That looks like a beautiful army. Thanks for sharing. :drinks: 

Cheers,
Erik


----------



## yanlou (Aug 17, 2008)

Love your WW2 tank to 40k conversions as always shaantitus,
My biggest army is my chaos marines, which was before the 6th ed codex over 10k now its just under 9k.


----------



## shaantitus (Aug 3, 2009)

Magpie has it right , it is an old 1:16th RC Sturmtiger all 40k'd up. Buying all the baneblade sponson sprues cost more than the tank did.


----------



## Styro-J (Jan 20, 2009)

I've got just under 28k Craftworld Eldar if the units are built like I would typically use them now. That doesn't include a large portion of a large purchase made recently as I haven't gotten around to sorting and assembling it all. But with the bikes, vypers, and aspects in there I can easily see 30k total. 

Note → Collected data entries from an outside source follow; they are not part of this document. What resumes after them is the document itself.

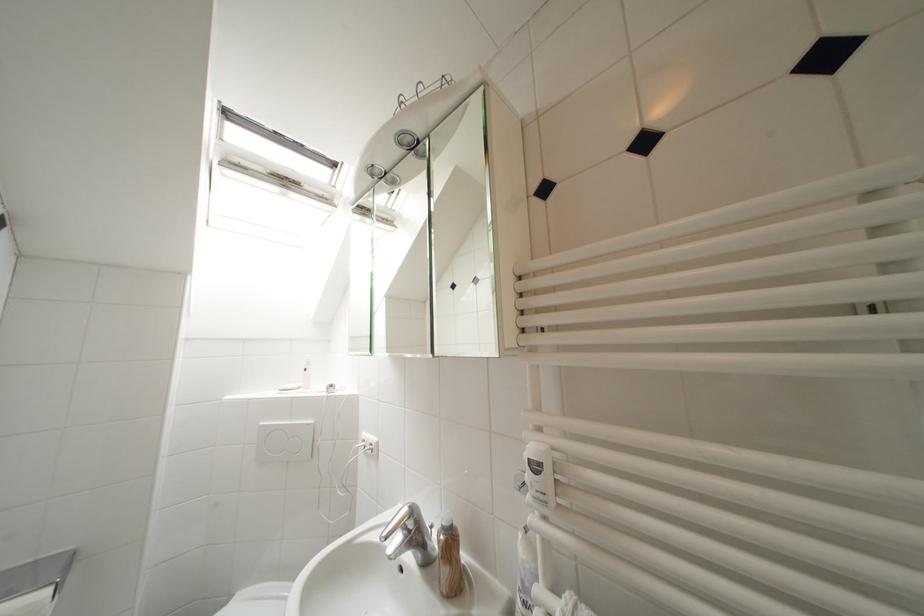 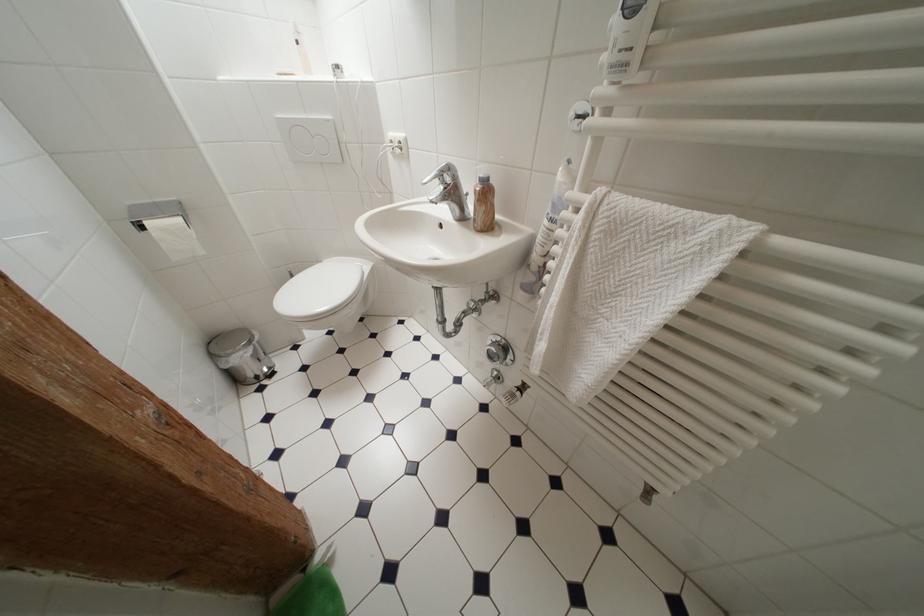 In the second image, find the point that corresponds to point 419,515 in the first image.

(456, 171) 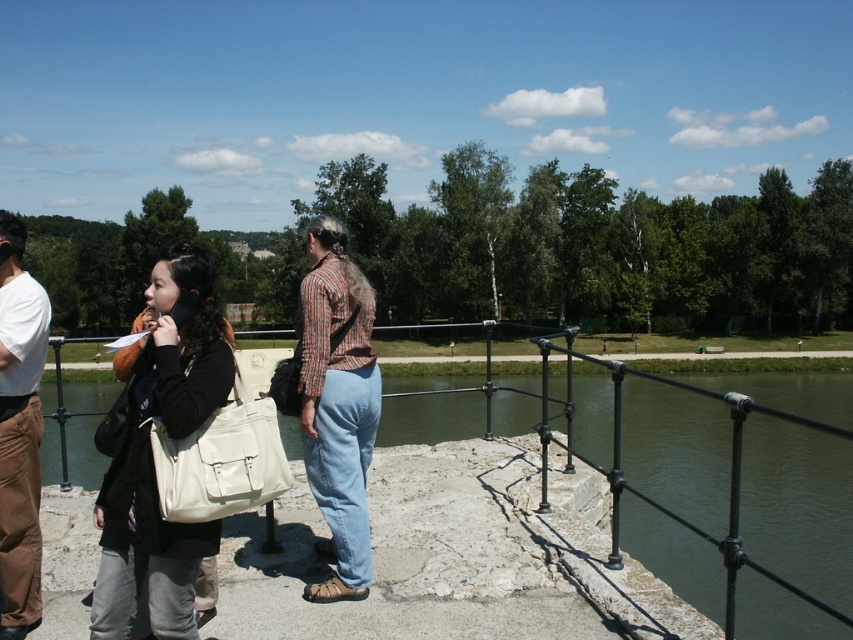 Looking at this image, you are a photographer positioned at the center of the stone platform. You want to capture a photo that includes both the matte black jacket at left and the denim pants at center. Which direction should you move to ensure both are in frame?

You should move to the right so that both the matte black jacket at left and the denim pants at center are within your camera frame.

You are a photographer trying to capture a candid shot of the people on the stone platform. You notice the matte black jacket at left and the brown suede pants at left. Which one is positioned more to the right side of the scene?

The matte black jacket at left is positioned more to the right side of the scene compared to the brown suede pants at left.

You are standing on the stone platform overlooking the water. There are two points marked on the platform. The first point is at coordinates point (322, 308) and the second point is at point (15, 481). If you are facing the water, which point is closer to the edge of the platform?

Point (15, 481) is closer to the edge of the platform because it is in front of point (322, 308) when facing the water.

I also have around 7k Dark Eldar, but they just don't hold my attention like the craftworld kin.


----------



## Mossy Toes (Jun 8, 2009)

Hmmm. Haven't counted up the points of my army any time recently. I'm tempted to draw up an Apocalypse list for an accurate count to put up here.

I'd hazard a guess at 10k CSM, 3k Daemons, and 500 points of Guard. Just starting to build a Traitor Guard allied contingent with those last.


----------